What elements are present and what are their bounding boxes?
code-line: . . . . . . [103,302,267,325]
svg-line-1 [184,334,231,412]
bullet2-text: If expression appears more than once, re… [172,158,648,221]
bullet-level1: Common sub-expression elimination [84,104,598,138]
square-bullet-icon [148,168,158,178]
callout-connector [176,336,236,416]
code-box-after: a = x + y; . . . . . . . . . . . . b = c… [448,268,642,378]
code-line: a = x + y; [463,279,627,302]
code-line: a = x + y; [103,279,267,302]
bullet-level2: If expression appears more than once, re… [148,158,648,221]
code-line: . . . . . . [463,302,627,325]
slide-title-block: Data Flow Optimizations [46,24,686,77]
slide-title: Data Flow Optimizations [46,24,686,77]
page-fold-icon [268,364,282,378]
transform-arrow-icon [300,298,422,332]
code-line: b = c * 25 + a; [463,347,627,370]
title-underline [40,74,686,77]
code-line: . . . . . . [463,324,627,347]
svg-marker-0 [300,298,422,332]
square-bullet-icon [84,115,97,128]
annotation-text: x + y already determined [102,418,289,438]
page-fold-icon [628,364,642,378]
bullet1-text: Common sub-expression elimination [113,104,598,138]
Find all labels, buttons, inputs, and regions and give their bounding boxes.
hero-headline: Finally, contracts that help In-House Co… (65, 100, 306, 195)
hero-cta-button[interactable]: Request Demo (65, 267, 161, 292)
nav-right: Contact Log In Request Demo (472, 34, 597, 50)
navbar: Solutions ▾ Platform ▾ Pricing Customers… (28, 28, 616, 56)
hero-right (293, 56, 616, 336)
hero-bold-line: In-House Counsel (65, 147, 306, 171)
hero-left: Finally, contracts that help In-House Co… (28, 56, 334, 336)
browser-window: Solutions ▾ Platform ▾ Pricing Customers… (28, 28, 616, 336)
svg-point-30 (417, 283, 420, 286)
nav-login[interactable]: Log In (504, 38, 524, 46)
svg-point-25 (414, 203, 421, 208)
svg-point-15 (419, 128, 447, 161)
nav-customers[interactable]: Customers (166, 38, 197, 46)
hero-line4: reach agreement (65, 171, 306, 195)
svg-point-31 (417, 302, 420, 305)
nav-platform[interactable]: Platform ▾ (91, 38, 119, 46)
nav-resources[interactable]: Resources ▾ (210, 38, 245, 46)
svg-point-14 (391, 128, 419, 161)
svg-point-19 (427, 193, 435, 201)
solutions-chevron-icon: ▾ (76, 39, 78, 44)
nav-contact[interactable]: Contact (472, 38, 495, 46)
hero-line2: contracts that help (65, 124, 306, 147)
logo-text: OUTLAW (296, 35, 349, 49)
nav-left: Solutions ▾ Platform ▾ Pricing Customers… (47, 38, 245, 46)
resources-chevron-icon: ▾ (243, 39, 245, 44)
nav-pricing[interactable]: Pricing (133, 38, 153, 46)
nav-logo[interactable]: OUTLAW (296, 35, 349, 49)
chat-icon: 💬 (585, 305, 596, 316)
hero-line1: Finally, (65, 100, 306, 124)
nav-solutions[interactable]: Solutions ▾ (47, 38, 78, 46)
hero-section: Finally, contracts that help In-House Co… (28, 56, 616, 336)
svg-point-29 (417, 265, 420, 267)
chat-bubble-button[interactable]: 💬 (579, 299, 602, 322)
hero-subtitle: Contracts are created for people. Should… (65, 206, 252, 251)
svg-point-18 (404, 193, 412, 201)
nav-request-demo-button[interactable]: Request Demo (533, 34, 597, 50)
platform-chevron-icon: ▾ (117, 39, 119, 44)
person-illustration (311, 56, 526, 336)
____
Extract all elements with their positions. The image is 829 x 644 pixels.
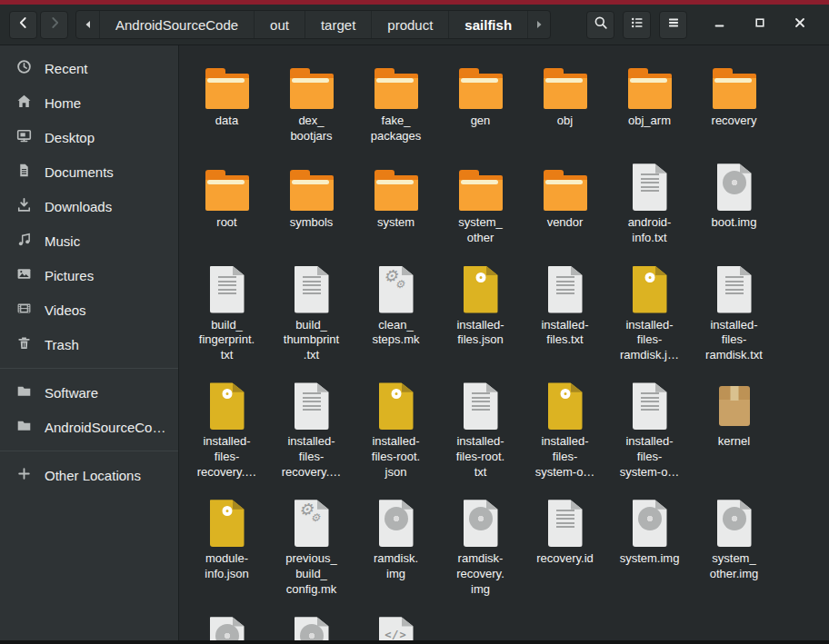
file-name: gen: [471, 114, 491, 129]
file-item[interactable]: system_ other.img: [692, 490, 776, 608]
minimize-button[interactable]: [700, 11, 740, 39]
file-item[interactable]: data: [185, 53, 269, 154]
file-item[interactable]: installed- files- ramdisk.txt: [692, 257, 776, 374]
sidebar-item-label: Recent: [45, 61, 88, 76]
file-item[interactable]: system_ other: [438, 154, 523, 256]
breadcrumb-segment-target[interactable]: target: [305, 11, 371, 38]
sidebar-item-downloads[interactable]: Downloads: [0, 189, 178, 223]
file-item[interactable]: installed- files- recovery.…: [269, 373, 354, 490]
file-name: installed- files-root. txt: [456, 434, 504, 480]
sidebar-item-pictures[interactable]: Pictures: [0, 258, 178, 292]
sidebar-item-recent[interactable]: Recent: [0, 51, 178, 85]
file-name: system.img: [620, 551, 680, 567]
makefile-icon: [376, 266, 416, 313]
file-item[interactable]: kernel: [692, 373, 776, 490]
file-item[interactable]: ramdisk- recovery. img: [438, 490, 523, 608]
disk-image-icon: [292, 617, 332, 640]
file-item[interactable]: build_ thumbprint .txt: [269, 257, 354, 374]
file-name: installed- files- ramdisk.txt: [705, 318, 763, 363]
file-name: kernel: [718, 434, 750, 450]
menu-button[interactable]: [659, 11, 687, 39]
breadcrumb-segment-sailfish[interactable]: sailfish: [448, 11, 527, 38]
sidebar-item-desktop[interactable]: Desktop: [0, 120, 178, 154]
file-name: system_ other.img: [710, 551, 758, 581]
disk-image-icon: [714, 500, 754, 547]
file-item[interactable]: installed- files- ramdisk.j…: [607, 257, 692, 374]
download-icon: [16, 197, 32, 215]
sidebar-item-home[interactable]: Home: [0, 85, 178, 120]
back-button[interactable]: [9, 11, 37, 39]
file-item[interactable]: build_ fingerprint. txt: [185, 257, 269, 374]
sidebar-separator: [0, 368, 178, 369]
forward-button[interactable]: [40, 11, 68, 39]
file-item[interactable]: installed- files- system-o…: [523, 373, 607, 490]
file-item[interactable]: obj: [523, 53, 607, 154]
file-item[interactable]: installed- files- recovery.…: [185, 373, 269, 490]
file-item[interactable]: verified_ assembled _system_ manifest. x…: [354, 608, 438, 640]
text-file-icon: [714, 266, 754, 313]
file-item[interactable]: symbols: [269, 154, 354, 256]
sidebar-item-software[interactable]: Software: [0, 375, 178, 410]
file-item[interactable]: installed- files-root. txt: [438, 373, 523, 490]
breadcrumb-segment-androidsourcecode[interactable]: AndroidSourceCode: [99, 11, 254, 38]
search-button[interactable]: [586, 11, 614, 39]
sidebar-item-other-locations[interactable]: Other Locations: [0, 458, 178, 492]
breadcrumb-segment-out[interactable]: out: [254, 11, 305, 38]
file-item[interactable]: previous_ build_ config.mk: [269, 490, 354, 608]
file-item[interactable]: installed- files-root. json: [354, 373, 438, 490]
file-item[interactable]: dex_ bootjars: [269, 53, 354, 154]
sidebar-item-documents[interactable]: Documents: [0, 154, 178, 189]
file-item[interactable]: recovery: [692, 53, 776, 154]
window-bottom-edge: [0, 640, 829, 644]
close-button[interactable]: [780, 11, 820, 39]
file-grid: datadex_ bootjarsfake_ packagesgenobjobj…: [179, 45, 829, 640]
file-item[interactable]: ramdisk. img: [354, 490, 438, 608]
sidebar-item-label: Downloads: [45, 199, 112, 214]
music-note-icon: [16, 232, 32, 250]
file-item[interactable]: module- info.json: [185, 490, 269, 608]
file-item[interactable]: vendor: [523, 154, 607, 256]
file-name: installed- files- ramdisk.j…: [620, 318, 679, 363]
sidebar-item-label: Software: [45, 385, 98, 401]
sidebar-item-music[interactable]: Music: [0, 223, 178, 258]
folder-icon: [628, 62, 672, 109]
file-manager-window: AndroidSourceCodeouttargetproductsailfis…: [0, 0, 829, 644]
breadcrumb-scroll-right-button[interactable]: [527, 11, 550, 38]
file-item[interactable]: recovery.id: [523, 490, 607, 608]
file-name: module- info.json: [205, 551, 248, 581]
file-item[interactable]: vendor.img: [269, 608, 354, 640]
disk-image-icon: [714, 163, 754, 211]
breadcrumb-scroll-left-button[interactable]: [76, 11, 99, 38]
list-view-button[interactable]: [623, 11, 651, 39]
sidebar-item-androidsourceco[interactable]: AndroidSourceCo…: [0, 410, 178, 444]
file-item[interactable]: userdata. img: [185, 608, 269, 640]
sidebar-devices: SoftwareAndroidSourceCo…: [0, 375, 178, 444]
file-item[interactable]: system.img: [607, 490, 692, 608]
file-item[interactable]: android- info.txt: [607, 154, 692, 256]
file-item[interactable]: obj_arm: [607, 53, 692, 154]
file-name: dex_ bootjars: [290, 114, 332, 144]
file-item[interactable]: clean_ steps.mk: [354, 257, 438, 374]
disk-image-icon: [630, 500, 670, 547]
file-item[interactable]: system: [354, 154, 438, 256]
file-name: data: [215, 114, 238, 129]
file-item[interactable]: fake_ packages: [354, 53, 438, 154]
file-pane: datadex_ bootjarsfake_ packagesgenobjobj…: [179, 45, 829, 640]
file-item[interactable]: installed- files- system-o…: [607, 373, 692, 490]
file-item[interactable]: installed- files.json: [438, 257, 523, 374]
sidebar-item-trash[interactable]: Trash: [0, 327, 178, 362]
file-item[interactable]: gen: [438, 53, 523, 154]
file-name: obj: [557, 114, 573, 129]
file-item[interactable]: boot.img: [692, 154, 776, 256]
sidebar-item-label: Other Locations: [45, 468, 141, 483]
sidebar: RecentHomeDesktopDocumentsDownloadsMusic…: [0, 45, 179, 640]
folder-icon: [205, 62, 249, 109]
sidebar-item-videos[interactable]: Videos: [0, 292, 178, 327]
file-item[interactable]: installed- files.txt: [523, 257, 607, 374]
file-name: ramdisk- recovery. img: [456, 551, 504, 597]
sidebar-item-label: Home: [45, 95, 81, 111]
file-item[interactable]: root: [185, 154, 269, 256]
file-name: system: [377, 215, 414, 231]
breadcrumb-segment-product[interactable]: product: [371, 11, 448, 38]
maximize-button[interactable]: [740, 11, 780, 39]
____
### [WHAT NEEDS TO BE DONE]
Lines holding the string "slide" must be copied out of the entries above.

### [REPLY TO THE TASK]
slide-title-block: Data Flow Optimizations [46,24,686,77]
slide-title: Data Flow Optimizations [46,24,686,77]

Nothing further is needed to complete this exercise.